かく言う自分も、この時間は薬草を探しにいくか、父上から頂いた剣を手入れしたりと何かしらしてはいたのだが…。
「なにこの野次馬」
イクスの家から少し離れた広場へ生徒を連れて行けば、着いてきたのは顔面にウキウキが浮かび上がった大人数だった。
「お嬢さんが何かするって言うから見にきたー」
と、能天気に告げるゼノの隣でキジャとシンアが同意するように頷いた。
そのさらに横ではジェハが面白がるように笑みを浮かべている。
「スイちゃんの言う合気道ってやつ、僕も興味があってね。見させてもらうよ」
「存在が邪魔」
「酷いね!」
「ったく、なんだってこんなに見られながら教えなきゃいけないんだよ…」
あまりの野次馬の多さに項垂れ、木の影にイクスが座ってこちらを見ているのを見つけ、お前もかと目眩を覚える。
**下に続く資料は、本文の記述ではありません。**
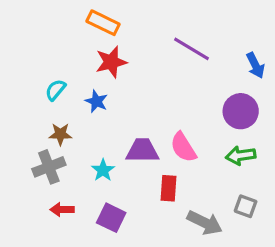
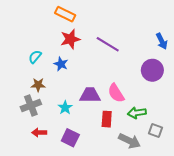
purple line: (191, 49) -> (108, 44), moved
green arrow: (241, 155) -> (137, 113), moved

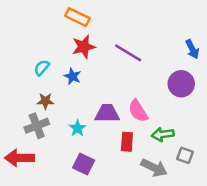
red arrow: (39, 133) -> (19, 158), moved, size x1.6

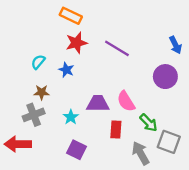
green arrow: (163, 134) -> (148, 123), turned -126
gray square: (185, 155) -> (169, 142), size x1.5
gray arrow: (154, 168) -> (141, 153), turned -145

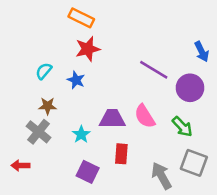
purple line: (117, 48) -> (154, 70), moved
gray cross: (34, 115) -> (39, 132), turned -30
green arrow: (148, 123) -> (182, 127), moved
red rectangle: (116, 129) -> (121, 154), moved
red arrow: (18, 144) -> (20, 165), size x0.6

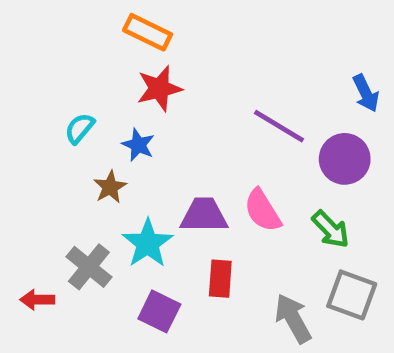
brown star: (48, 106) -> (110, 187), moved, turned -30
gray cross: (39, 132) -> (89, 267), moved
cyan star: (81, 134) -> (148, 243), size x1.5

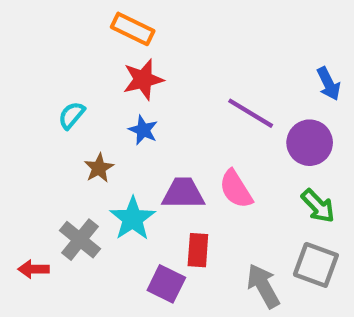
blue star: (138, 145) -> (143, 130), moved
green arrow: (331, 229) -> (318, 206), moved
purple square: (159, 311) -> (166, 284), moved

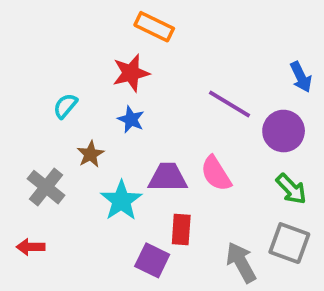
orange rectangle: (133, 29) -> (154, 27), moved
gray cross: (80, 240) -> (46, 187), moved

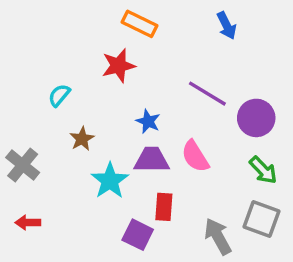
blue arrow: (301, 77) -> (227, 26), moved
blue star: (131, 119) -> (148, 121), moved
gray cross: (46, 187) -> (23, 165), moved

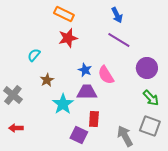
orange rectangle: (139, 24) -> (64, 14), moved
blue arrow: (227, 26) -> (117, 15), moved
purple line: (207, 94) -> (119, 40), moved
pink semicircle: (195, 156) -> (106, 75), moved

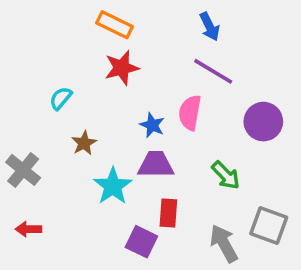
pink semicircle: (106, 75) -> (190, 113), moved, turned 42
green arrow: (151, 98) -> (226, 175), moved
「ねえ、スイ。この馬鹿達は放っておいて、早く始めてよ」
「スイ、今日からよろしくお願いします!」
「…あいよ。まあいいや。ふたりとも、外野は芋か南瓜かとでも思ってて。始めるよ」
「「はい!」」
「おい、南瓜ってなんだスイ」
「黙れデカブツ」
すかさず割って入ってこようとするハクを制して、自分はヨナ姫とユン君と対峙する。
「まずは深呼吸。肺の中を空気で破裂させちゃいそうなくらい目一杯、ゆっくり吸い込んでお腹を膨らませて」
「深呼吸?」
「それ、合気道と関係あるの?」
こてんと首を傾げるヨナ姫と、素直に疑問を投げてくるユン君。
基礎の基の字も知らない二人に軽く笑って、合気道、というより、武術の全てにおける基礎を教えてやる。
「武術とは、呼吸の一から成るもの。全ての動き、全ての型において、呼吸は最も重要な初動である」
過去に父上に教わった言葉を、そのまま二人に投げかける。
けれども、ふたりは理解出来ないだろう。
案の定、言葉が通じないとばかりに首を傾げる。
「呼吸を操作することで律動を合わせるんだよ。何をするにも、お腹に力が入ってなきゃ始まらない。お腹って言うのは身体の軸になっているんだ。大きな声を出すためにも、まず必要なのは呼吸だし、空気の抜けた腹では満足に手足に力を込めることも出来ない」
手本を見せるように静かに大きく息を吐き、ゆっくりと吸い上げて肺を限界まで膨らませる。
「お腹が限界まで膨らむようにして息を吸い込んで止める。少ししたら今度は鳩尾の下が硬くなるまでゆっくり吐き出す。まずはこれを真似してごらん」
にっこりとそう笑えば、ヨナ姫とユン君からは物凄く戸惑った表情が返ってきた。